__What is being asked__. Return all the data exactly, keeping the pictures out.

__Saved entries__.
============

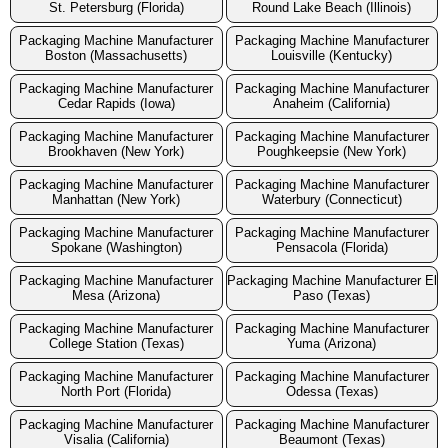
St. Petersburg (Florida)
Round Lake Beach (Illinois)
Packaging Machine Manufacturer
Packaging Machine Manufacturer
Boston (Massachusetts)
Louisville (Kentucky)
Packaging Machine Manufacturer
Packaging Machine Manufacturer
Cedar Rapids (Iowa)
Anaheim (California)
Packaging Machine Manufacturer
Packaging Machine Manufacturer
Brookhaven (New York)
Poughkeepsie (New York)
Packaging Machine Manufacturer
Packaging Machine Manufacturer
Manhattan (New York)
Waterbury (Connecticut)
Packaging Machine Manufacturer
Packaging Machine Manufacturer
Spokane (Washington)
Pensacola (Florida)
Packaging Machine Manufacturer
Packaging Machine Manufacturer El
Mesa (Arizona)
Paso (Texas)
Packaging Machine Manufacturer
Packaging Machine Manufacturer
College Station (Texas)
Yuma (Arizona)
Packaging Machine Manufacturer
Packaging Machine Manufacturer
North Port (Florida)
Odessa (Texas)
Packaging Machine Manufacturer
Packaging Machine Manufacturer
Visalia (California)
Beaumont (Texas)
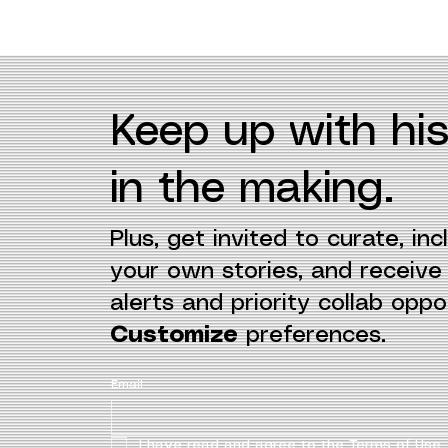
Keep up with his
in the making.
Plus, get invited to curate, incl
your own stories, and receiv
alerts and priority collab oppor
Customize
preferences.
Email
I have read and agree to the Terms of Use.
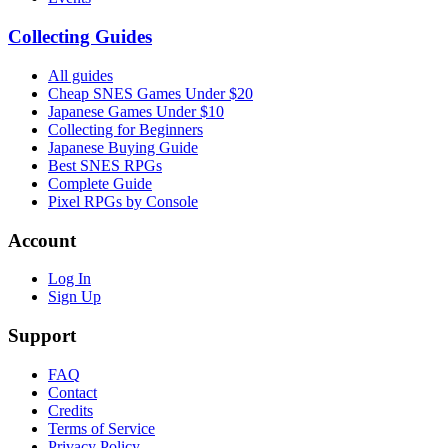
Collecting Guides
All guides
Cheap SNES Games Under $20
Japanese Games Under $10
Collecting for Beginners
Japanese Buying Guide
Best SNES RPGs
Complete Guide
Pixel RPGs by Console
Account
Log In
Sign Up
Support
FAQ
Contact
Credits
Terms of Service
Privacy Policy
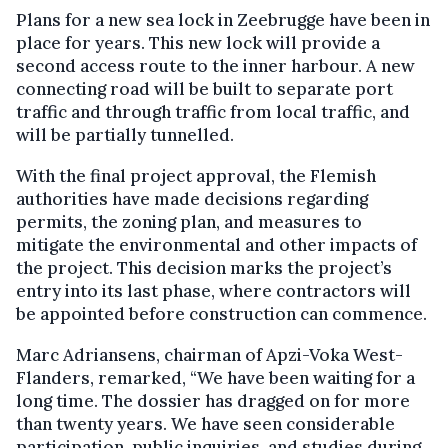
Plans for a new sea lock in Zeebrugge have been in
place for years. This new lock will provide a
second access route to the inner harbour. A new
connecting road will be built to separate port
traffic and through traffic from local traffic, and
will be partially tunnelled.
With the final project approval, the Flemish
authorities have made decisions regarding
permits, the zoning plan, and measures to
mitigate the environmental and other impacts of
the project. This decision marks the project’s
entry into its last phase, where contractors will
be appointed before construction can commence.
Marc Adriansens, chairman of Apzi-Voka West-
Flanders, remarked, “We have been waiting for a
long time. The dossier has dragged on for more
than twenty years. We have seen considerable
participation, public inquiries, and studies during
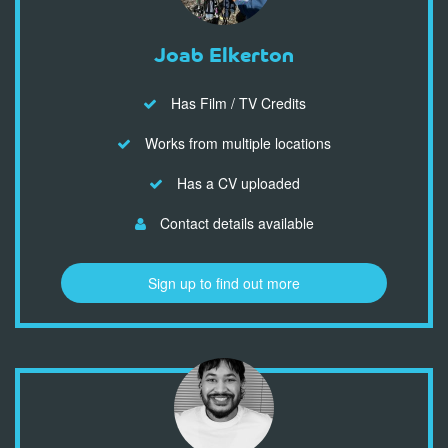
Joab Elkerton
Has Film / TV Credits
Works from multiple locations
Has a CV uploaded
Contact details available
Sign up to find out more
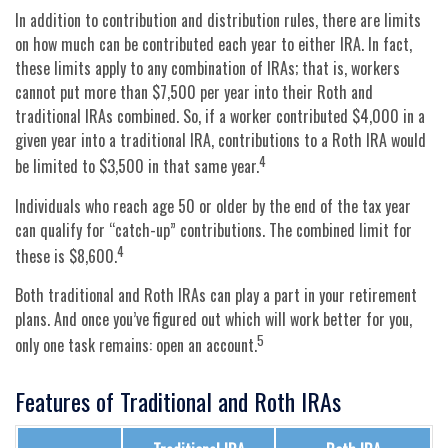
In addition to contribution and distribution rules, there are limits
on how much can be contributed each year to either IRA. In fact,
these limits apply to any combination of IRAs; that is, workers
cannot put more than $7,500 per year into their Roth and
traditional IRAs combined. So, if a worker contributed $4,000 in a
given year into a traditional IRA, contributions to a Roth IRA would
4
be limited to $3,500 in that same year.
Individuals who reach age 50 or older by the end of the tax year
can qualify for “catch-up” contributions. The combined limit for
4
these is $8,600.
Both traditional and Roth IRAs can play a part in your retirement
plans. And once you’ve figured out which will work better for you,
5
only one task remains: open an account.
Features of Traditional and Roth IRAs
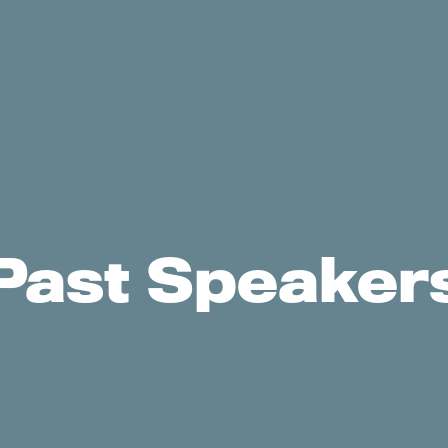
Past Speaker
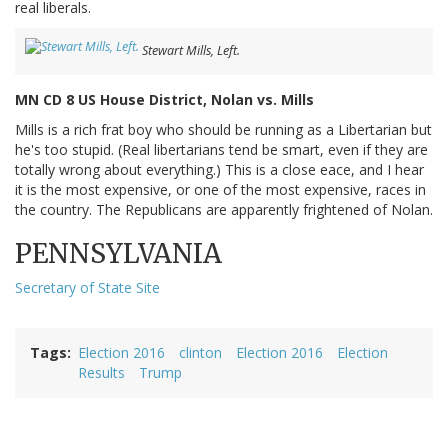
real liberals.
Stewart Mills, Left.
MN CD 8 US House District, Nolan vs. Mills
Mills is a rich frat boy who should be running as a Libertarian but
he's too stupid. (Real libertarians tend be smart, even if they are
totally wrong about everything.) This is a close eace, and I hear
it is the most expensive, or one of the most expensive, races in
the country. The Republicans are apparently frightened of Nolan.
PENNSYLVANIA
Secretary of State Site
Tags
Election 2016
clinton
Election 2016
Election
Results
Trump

============

__Task response__.
St. Petersburg (Florida)
Round Lake Beach (Illinois)
Packaging Machine Manufacturer
Packaging Machine Manufacturer
Boston (Massachusetts)
Louisville (Kentucky)
Packaging Machine Manufacturer
Packaging Machine Manufacturer
Cedar Rapids (Iowa)
Anaheim (California)
Packaging Machine Manufacturer
Packaging Machine Manufacturer
Brookhaven (New York)
Poughkeepsie (New York)
Packaging Machine Manufacturer
Packaging Machine Manufacturer
Manhattan (New York)
Waterbury (Connecticut)
Packaging Machine Manufacturer
Packaging Machine Manufacturer
Spokane (Washington)
Pensacola (Florida)
Packaging Machine Manufacturer
Packaging Machine Manufacturer El
Mesa (Arizona)
Paso (Texas)
Packaging Machine Manufacturer
Packaging Machine Manufacturer
College Station (Texas)
Yuma (Arizona)
Packaging Machine Manufacturer
Packaging Machine Manufacturer
North Port (Florida)
Odessa (Texas)
Packaging Machine Manufacturer
Packaging Machine Manufacturer
Visalia (California)
Beaumont (Texas)
Keep up with his
in the making.
Plus, get invited to curate, incl
your own stories, and receiv
alerts and priority collab oppor
Customize
preferences.
Email
I have read and agree to the Terms of Use.
Collecting Guides
All guides
Cheap SNES Games Under $20
Japanese Games Under $10
Collecting for Beginners
Japanese Buying Guide
Best SNES RPGs
Complete Guide
Pixel RPGs by Console
Account
Log In
Sign Up
Support
FAQ
Contact
Credits
Terms of Service
Privacy Policy
Plans for a new sea lock in Zeebrugge have been in
place for years. This new lock will provide a
second access route to the inner harbour. A new
connecting road will be built to separate port
traffic and through traffic from local traffic, and
will be partially tunnelled.
With the final project approval, the Flemish
authorities have made decisions regarding
permits, the zoning plan, and measures to
mitigate the environmental and other impacts of
the project. This decision marks the project’s
entry into its last phase, where contractors will
be appointed before construction can commence.
Marc Adriansens, chairman of Apzi-Voka West-
Flanders, remarked, “We have been waiting for a
long time. The dossier has dragged on for more
than twenty years. We have seen considerable
participation, public inquiries, and studies during
Joab Elkerton
Has Film / TV Credits
Works from multiple locations
Has a CV uploaded
Contact details available
Sign up to find out more
In addition to contribution and distribution rules, there are limits
on how much can be contributed each year to either IRA. In fact,
these limits apply to any combination of IRAs; that is, workers
cannot put more than $7,500 per year into their Roth and
traditional IRAs combined. So, if a worker contributed $4,000 in a
given year into a traditional IRA, contributions to a Roth IRA would
4
be limited to $3,500 in that same year.
Individuals who reach age 50 or older by the end of the tax year
can qualify for “catch-up” contributions. The combined limit for
4
these is $8,600.
Both traditional and Roth IRAs can play a part in your retirement
plans. And once you’ve figured out which will work better for you,
5
only one task remains: open an account.
Features of Traditional and Roth IRAs
Past Speaker
real liberals.
Stewart Mills, Left.
MN CD 8 US House District, Nolan vs. Mills
Mills is a rich frat boy who should be running as a Libertarian but
he's too stupid. (Real libertarians tend be smart, even if they are
totally wrong about everything.) This is a close eace, and I hear
it is the most expensive, or one of the most expensive, races in
the country. The Republicans are apparently frightened of Nolan.
PENNSYLVANIA
Secretary of State Site
Tags
Election 2016
clinton
Election 2016
Election
Results
Trump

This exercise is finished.